In a recent turn of events, OpenAI emerged victorious in one of several legal battles it's engaged in, pertaining to the unauthorized use of copyrighted material for the development of its AI products, like ChatGPT.
A federal judge in the southern district of New York abandoned a lawsuit lodged by two media outlets, Raw Story and AlterNet. These outlets accused OpenAI of breaching copyright law by intentionally stripping off copyright-related details, such as article titles and author credits, from the content they incorporated into their training datasets.
OpenAI submitted a motion to dismiss the case, contending that the complainants lacked the standing to sue due to their failure to prove any tangible harm to their businesses caused by the removal of copyright-related details. Judge Colleen McMahon concurred with this viewpoint, casting off the lawsuit but keeping open a window for the complainants to file an updated complaint.
OpenAI and various other AI generative companies are facing numerous copyright lawsuits initiated by news outlets, book publishers, artists, and record labels.
The lawsuit brought forth by Raw Story and AlterNet deviated from the majority of these lawsuits as it centered around a specific provision in the Digital Millennium Copyright Act (DMCA). This provision prohibits the removal of copyright-related details from a work to facilitate or conceal copyright infringement.
The outlets asserted that the removal of the information alone constituted an immediate harm and generated a substantial risk that OpenAI's extensive language models would reproduce their copyrighted works word-for-word.
McMahon didn't find this argument persuasive, stating that the complainants hadn't "alleged any actual adverse effects resulting from this alleged DMCA violation."
"When a user inputs a query into ChatGPT, ChatGPT incorporates the relevant information from its repository into a response," she wrote. "Given the magnitude of information contained within the repository, the likelihood that ChatGPT will generate verbatim copyrighted content from one of the complainants' articles appears minimal."
In other lawsuits, particularly one initiated by the New York Times against OpenAI and Microsoft, the plaintiffs have accused the companies of replicating large sections of copyrighted work within their products.
The Times' complaint incorporates numerous instances of ChatGPT and Microsoft's Bing Chat responding to user prompts with multiple paragraphs of content copied directly from the newspaper's articles.
McMahon's ruling doesn't directly challenge the Times' allegations, but her judgment indicates that plaintiffs seeking victory in an AI copyright case before her will need to demonstrate not only that a generative model has reproduced certain work in the past or might do so in the future, but that its current version is actively reproducing the work.

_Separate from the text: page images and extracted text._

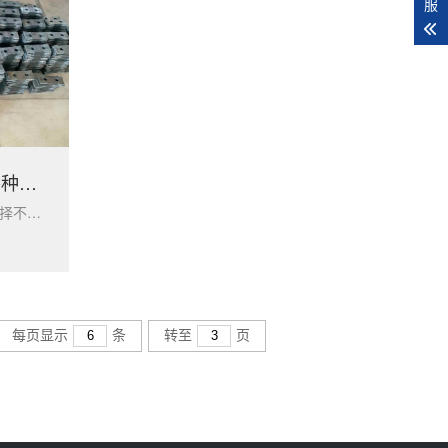
服
支持针对不同工况定制各种规格锤片
针对不同使用工况，可以选择不同工艺和材料制作各种规格锤片，以达到最佳使用效果。
每页显示
条
转至
页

"While Plaintiffs present third-party statistics indicating that an earlier version of ChatGPT produced responses containing substantial amounts of plagiarized content, Plaintiffs have not convincingly argued that there exists a 'substantial risk' that the present version of ChatGPT will generate a response plagiarizing one of Plaintiffs' articles," she wrote.
The tech industry is eagerly anticipating the future implications of these copyright lawsuits, as they could significantly shape the development and use of artificial-intelligence technology. Based on Judge Colleen McMahon's ruling, tech companies like OpenAI must demonstrate a substantial risk of reproducing copyrighted works in their current versions of generative models to face legal consequences.